Investigation of spatial vulnerabilities of Bacterium Escherichia coli genome to spontaneous mutations by molecularly barcoded deep Sequencing

Investigation of spontaneous mutations by Next-Generation Sequencing technology has attracted extensive attention lately due to the fundamental roles of spontaneous mutations in evolution and pathological processes. However, these studies only focused on the mutations accumulated through many generations during long term --could be years of-- culturing, but not the freshly-generated spontaneous mutations that occurs at very low frequencies. In this study, we established a molecularly-barcoded deep sequencing strategy to detect low abundant spontaneous mutations in genomes of bacteria cell cultures. Genome-wide spontaneous mutations in 15 E. coli cell culture samples were defined with a high confidence (P < 0.01). We also developed a hotspot region-calling approach based on Run-Length Encoding algorithm to find the genomic regions that are vulnerable to the spontaneous mutations.

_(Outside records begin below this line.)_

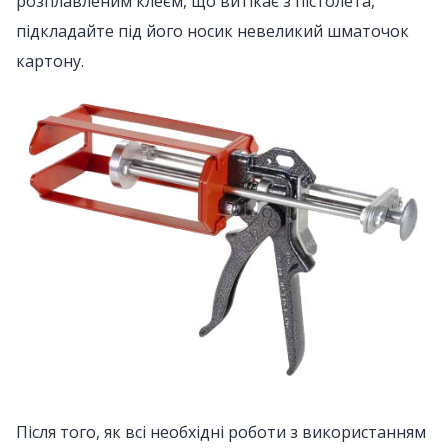
розплавленим клеєм, що витікає з пістолета,
підкладайте під його носик невеликий шматочок
картону.
Після того, як всі необхідні роботи з використанням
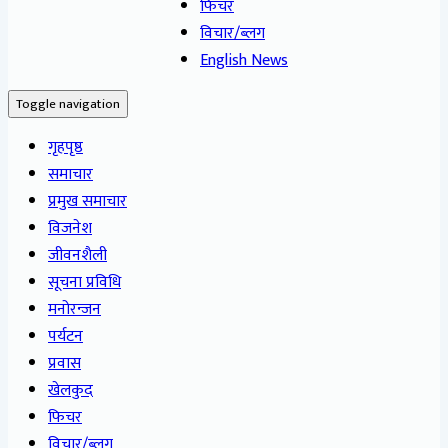
फिचर
विचार/ब्लग
English News
Toggle navigation
गृहपृष्ठ
समाचार
प्रमुख समाचार
विजनेश
जीवनशैली
सूचना प्रविधि
मनोरन्जन
पर्यटन
प्रवास
खेलकुद
फिचर
विचार/ब्लग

The hotspots for the mutations appeared to be highly conserved across the bacteria samples. Further biological annotation of these regions indicated that most of the spontaneous mutations were located at the repeat domains or nonfunctional domains of the genomes, suggesting the existence of mechanisms that could somehow prevent the occurrence of mutations in crucial genic areas. This study provides a more faithful picture of mutation occurrence and spectra without the distortion of long term culturing. We conducted RNA-seq analysis for E.coli lines of E3C to study the relationship between mutation and gene expression.